▸ EXERCISE
Find the line containing "в силу ряд важных изменений, которые" in the entries; transcribe it and all remaining lines through the end, exactly as they appear, but not the pictures.

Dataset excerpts

- Opening Delimiter -

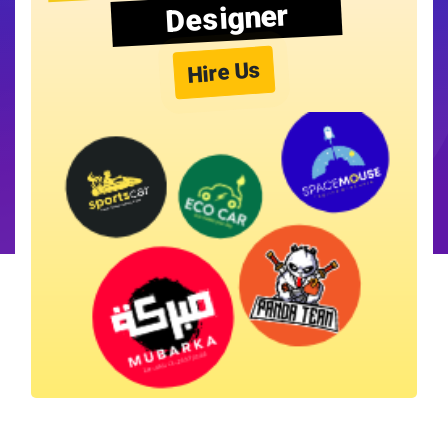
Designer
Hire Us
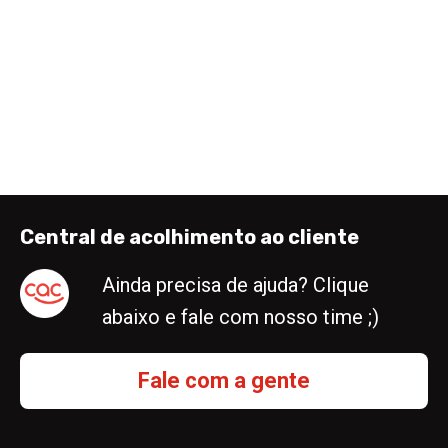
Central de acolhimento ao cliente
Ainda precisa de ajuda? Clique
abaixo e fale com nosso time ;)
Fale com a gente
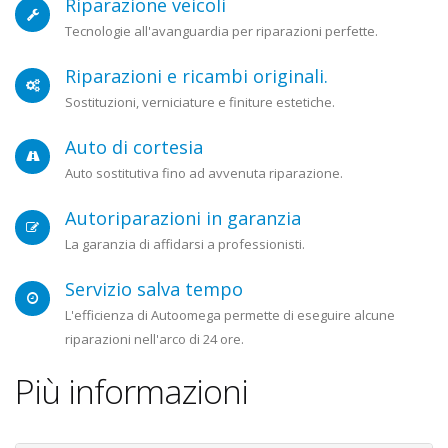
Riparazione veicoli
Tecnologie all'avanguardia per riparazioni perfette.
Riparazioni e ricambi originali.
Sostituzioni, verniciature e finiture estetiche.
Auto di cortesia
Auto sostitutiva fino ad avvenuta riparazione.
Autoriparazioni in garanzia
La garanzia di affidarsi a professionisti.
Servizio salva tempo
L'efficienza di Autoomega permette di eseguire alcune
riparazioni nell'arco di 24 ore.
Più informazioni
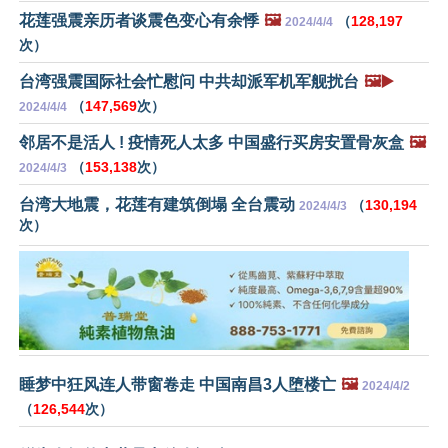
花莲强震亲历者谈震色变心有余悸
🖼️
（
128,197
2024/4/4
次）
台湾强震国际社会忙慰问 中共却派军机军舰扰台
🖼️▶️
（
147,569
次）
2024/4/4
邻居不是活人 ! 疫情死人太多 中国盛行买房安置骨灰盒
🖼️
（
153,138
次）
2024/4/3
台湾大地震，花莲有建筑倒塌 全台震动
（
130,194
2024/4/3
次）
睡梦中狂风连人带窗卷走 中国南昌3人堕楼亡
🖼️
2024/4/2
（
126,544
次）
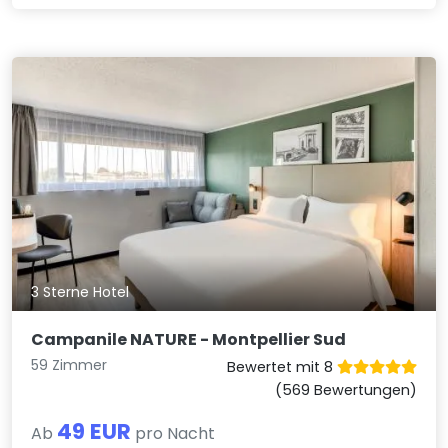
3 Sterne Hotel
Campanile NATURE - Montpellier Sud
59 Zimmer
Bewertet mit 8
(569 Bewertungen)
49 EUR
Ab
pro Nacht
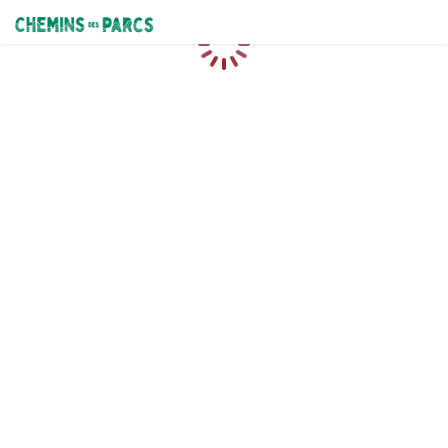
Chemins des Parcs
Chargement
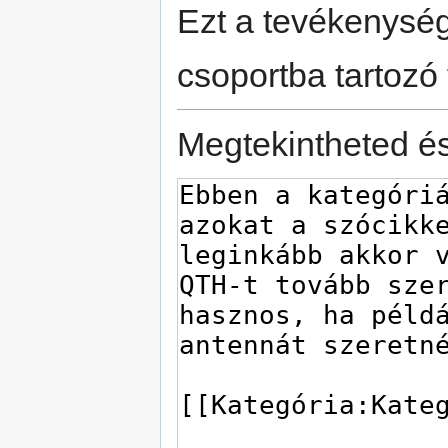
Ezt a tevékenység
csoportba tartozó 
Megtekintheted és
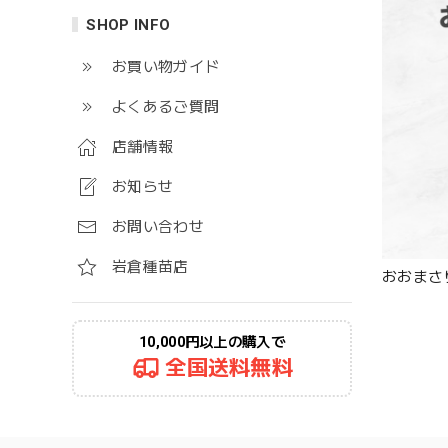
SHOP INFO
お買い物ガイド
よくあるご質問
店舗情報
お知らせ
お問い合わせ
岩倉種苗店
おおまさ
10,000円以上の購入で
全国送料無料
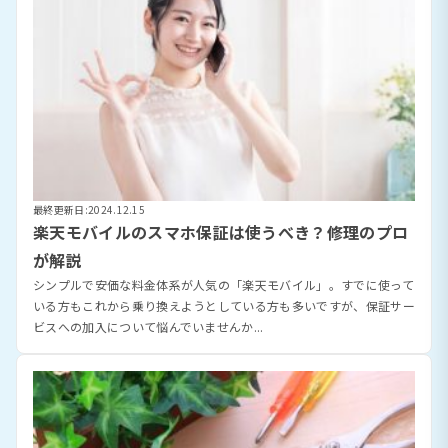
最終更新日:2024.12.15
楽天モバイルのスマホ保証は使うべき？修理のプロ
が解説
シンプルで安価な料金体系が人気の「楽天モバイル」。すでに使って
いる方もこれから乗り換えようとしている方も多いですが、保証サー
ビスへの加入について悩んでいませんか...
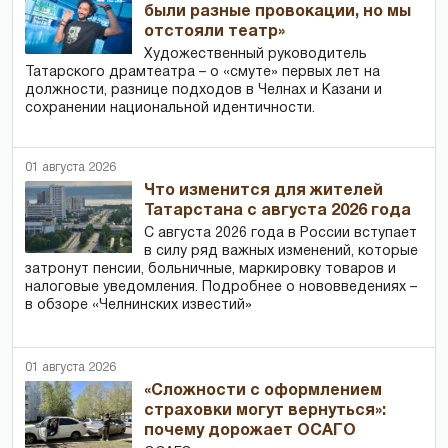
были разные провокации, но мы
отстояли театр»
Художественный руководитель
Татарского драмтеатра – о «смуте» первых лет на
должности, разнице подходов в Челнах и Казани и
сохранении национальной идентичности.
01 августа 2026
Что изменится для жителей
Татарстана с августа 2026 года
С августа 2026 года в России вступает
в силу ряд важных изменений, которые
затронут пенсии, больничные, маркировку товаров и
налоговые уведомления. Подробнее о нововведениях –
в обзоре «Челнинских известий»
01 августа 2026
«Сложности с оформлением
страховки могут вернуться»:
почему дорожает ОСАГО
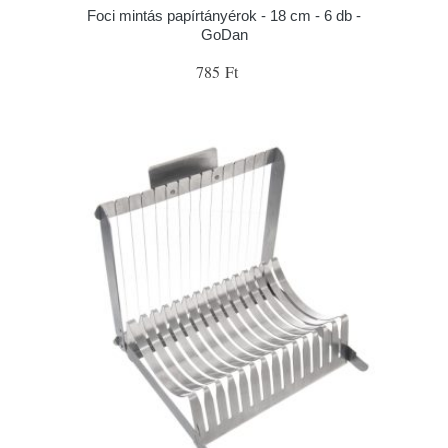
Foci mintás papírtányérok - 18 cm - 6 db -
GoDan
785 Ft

- Closing Delimiter -

▸ TASK OUTPUT
в силу ряд важных изменений, которые
затронут пенсии, больничные, маркировку товаров и
налоговые уведомления. Подробнее о нововведениях –
в обзоре «Челнинских известий»
01 августа 2026
«Сложности с оформлением
страховки могут вернуться»:
почему дорожает ОСАГО
Foci mintás papírtányérok - 18 cm - 6 db -
GoDan
785 Ft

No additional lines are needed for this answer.